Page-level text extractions
---*---
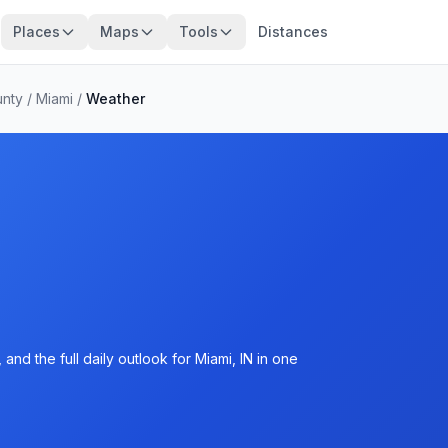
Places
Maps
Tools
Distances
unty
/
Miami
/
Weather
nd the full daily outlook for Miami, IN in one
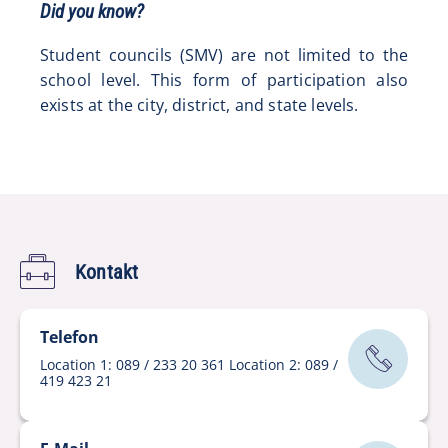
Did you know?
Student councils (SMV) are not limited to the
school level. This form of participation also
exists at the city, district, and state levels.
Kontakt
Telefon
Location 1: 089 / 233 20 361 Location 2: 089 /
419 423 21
---*---
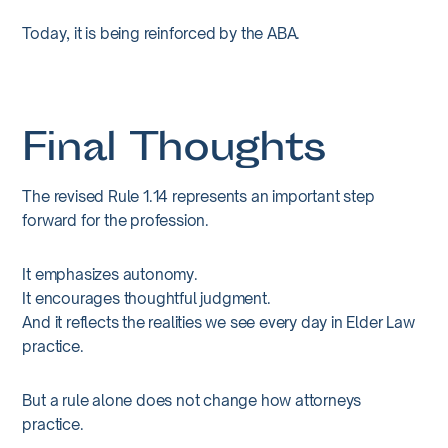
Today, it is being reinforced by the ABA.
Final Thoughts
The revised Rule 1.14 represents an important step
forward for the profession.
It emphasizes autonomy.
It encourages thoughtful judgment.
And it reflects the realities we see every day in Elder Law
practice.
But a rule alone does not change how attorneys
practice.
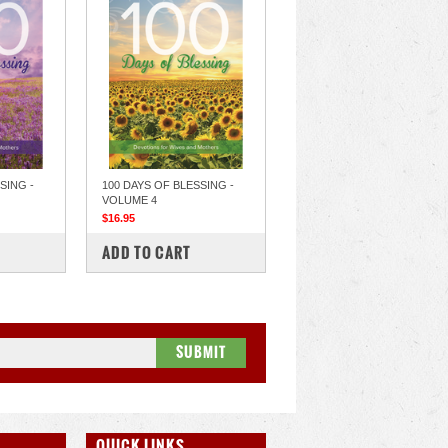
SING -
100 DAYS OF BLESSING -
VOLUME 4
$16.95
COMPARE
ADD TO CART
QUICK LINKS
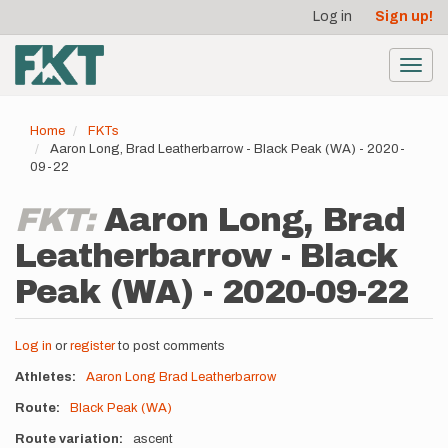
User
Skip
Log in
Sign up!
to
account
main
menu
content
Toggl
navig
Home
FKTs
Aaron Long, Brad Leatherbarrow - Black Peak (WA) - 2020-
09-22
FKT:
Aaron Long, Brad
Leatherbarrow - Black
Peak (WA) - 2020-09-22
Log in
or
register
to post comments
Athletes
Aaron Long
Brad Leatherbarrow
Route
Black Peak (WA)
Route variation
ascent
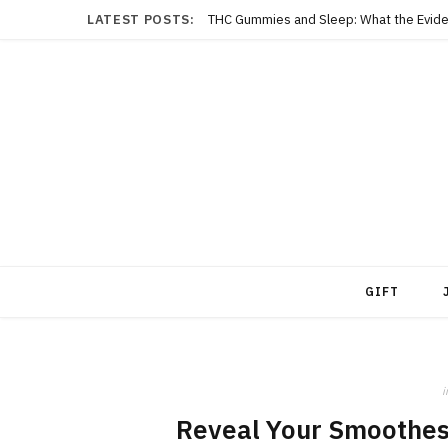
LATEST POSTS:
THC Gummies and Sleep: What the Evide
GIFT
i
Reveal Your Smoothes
---*---
• Work to be completed
Nothing but a number is expected here: the number of lines in the entries that include the word "Long".

• Task result
3